Charis released a spurt of unwilling laughter. “You sound like you recommend a period of incarceration.”
He gave a dismissive huff. “I wouldn’t go that far.” He sobered. He floundered for an explanation that made sense. Difficult, when none of it made sense to him. “I have to live with what happened in Rangapindhi. It wasn’t my fault my colleagues died…”
“But your conscience lacerated you because you couldn’t save them. It’s that overdeveloped protective instinct again.”
“I despised myself for living when they died.”

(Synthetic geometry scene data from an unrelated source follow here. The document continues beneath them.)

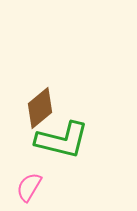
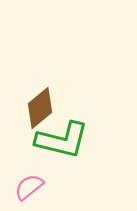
pink semicircle: rotated 20 degrees clockwise
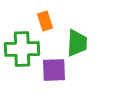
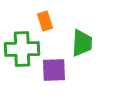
green trapezoid: moved 5 px right
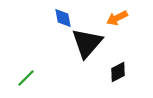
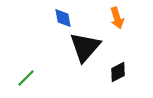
orange arrow: rotated 80 degrees counterclockwise
black triangle: moved 2 px left, 4 px down
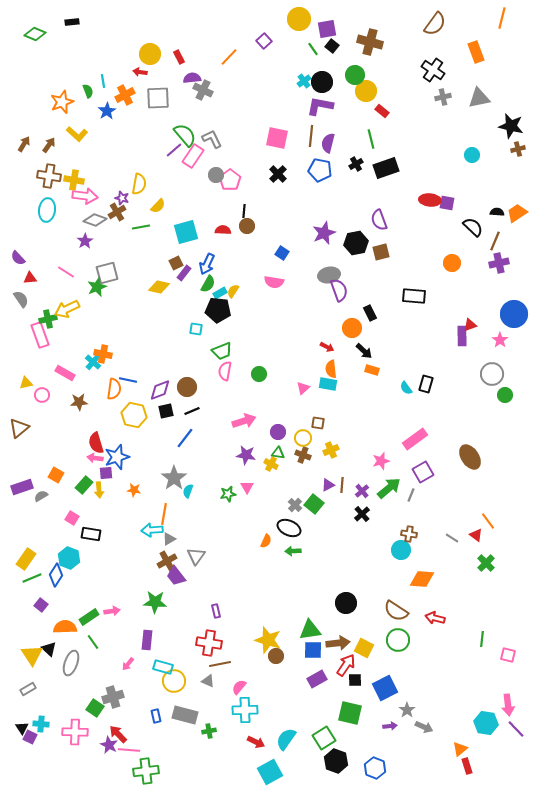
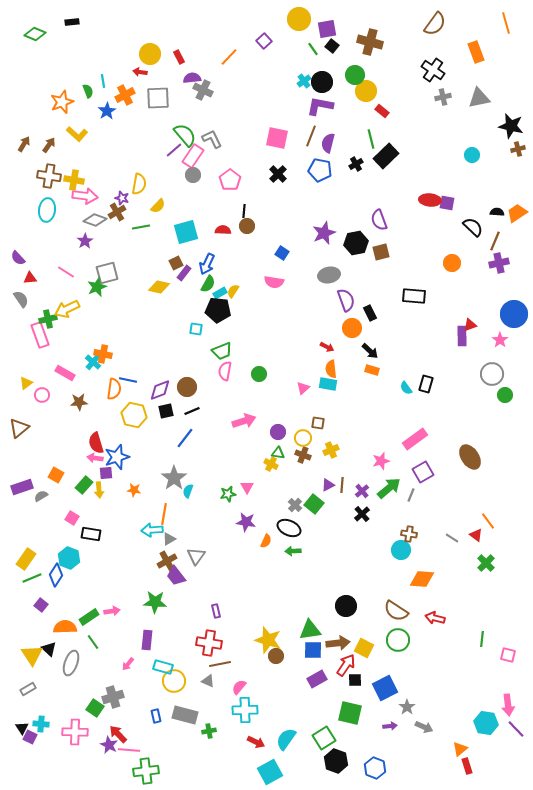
orange line at (502, 18): moved 4 px right, 5 px down; rotated 30 degrees counterclockwise
brown line at (311, 136): rotated 15 degrees clockwise
black rectangle at (386, 168): moved 12 px up; rotated 25 degrees counterclockwise
gray circle at (216, 175): moved 23 px left
purple semicircle at (339, 290): moved 7 px right, 10 px down
black arrow at (364, 351): moved 6 px right
yellow triangle at (26, 383): rotated 24 degrees counterclockwise
purple star at (246, 455): moved 67 px down
black circle at (346, 603): moved 3 px down
gray star at (407, 710): moved 3 px up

The words hung stark in the air. Her hand tightened around his. The silent communication crushed the seeds of self-hatred still lurking in his heart. Her voice vibrated with sincerity. “My love, if you hadn’t lived, you couldn’t have saved me. The workings of destiny are mysterious.”
Her words echoed the odd moment of perception last night where he’d struggled to view himself as an outsider would. When he’d felt the shades of Parsons and Gerard hover uncannily close in the thick darkness, so reminiscent of the pit where his friends had died.
He’d always imagined his colleagues must hate him from beyond the grave for living when they’d perished in pain and humiliation. But the spirits that kept him company through the long hours of blackness in the mine had been benign, not angry at all. Ever since Rangapindhi, he’d remembered them as gruesome specters. Last night they’d visited him as they’d been in life. Fine, brave men who had sacrificed everything for duty.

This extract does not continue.